Quindi, a tutti e tre i livelli prima menzionati vengono studiate le forme di arbitrato (pubblico e privato; conciliativo, equo, giudicativo), di mediazione e di interposizione, con le relative modalità di attuazione. Sono analizzate inoltre anche altre configurazioni di gestione dei conflitti – come quella dei cosiddetti tribunali stranieri o quella prevista in risposta ad una petizione, nonché quella che vede i potenti operare in modo arbitrale anche all’interno di veri e propri processi – che si sviluppano dal periodo ellenistico in poi. Vengono aperte infine alcune ‘finestre’, a cui ci si affaccia attraverso lo sguardo degli storici scriventi in greco, su alcuni momenti altamente conflittuali della storia di Roma (le proscrizioni del I sec. a.C.) e di quella della religione cristiana (il concilio di Nicea). Le fonti prese in considerazione sono tanto storiche e letterarie (più o meno da Omero a Giuliano l’Apostata) quanto epigrafiche e papiracee (per lo più quelle presenti in specifiche raccolte di iscrizioni relative ad arbitrati interpoleici, o individuate sulla base di citazioni fatte da altri studiosi).
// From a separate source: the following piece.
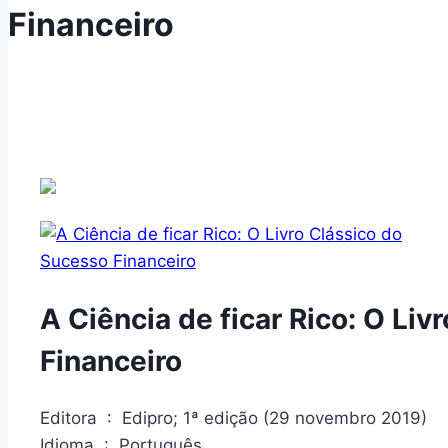
Financeiro
A Ciência de ficar Rico: O Li
Financeiro
Editora ‏ : ‎ Edipro; 1ª edição (29 novembro 2019)
Idioma ‏ : ‎ Português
Viene fuori dalla ricerca il quadro di un mondo greco che nella gestione dei conflitti conosce e mette in pratica varie ed articolate modalità extragiudiziali costituenti una sorta di ‘diritto gentile’. Quest’ultimo presenta la struttura di un gioco ‘a somma positiva’, e vige accanto, e spesso in alternativa, al gioco ‘a somma zero’ dei tribunali, delle lotte civili e delle guerre.
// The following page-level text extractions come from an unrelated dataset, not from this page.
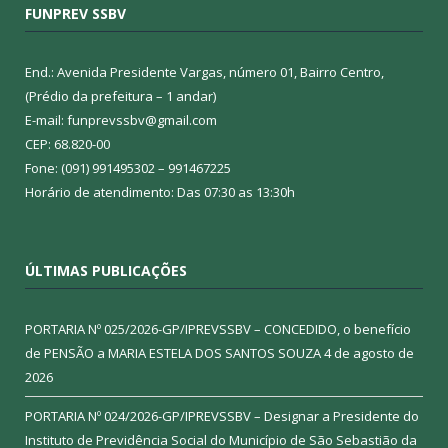
FUNPREV SSBV
End.: Avenida Presidente Vargas, número 01, Bairro Centro,
(Prédio da prefeitura – 1 andar)
E-mail: funprevssbv@gmail.com
CEP: 68.820-00
Fone: (091) 991495302 – 991467225
Horário de atendimento: Das 07:30 as 13:30h
ÚLTIMAS PUBLICAÇÕES
PORTARIA Nº 025/2026-GP/IPREVSSBV – CONCEDIDO, o benefício
de PENSÃO a MARIA ESTELA DOS SANTOS SOUZA
4 de agosto de
2026
PORTARIA Nº 024/2026-GP/IPREVSSBV – Designar a Presidente do
Instituto de Previdência Social do Município de São Sebastião da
Esso si fonda principalmente sulla relazione di equivicinanza, sulla capacità diplomatica, sull’intenzione di conciliare e di far vincere tutte le parti evitando che una di esse risulti sconfitta o anche soltanto perda la faccia, sul principio di gradualità nella eventuale costrizione e in ogni caso sulla presa in carico della sofferenza, ad opera del terzo, della parte soccombente. Il ‘diritto gentile’ è orientato al futuro, cioè alla ricostruzione della relazione, piuttosto che al passato (o solo ad esso), cioè all’individuazione del colpevole. Suoi rappresentanti sono figure di persone che agiscono con modi informali e senza ricorrere ad alcun tipo di forza: individui autorevoli che rinunciano a gestire il conflitto per mezzo della loro pur legittima autorità, anziani provvisti soltanto della loro saggezza, amici e parenti (anche città-parenti) delle parti in lite che sono a loro pari per status, ma soprattutto donne. Le inermi figure femminili, che conoscono soltanto lo spazio privato e che in quanto madri, mogli, figlie o sorelle sono per definizione portatrici di relazione e dunque in mezzo – risultano anzi ‘portatrici’ per eccellenza e al massimo grado del ‘diritto gentile’.
Evitando di concepire il mondo greco all’interno delle opposte categorie dell’“irenismo comunitario” o della “bellicità perenne” (esterna o interna alla polis), c’è dunque spazio per una storia che, adeguatamente alle esigenze dei nostri tempi, illustri i tentativi fatti, nella realtà e nelle idee, per salvare, insieme, la giustizia e le relazioni umane.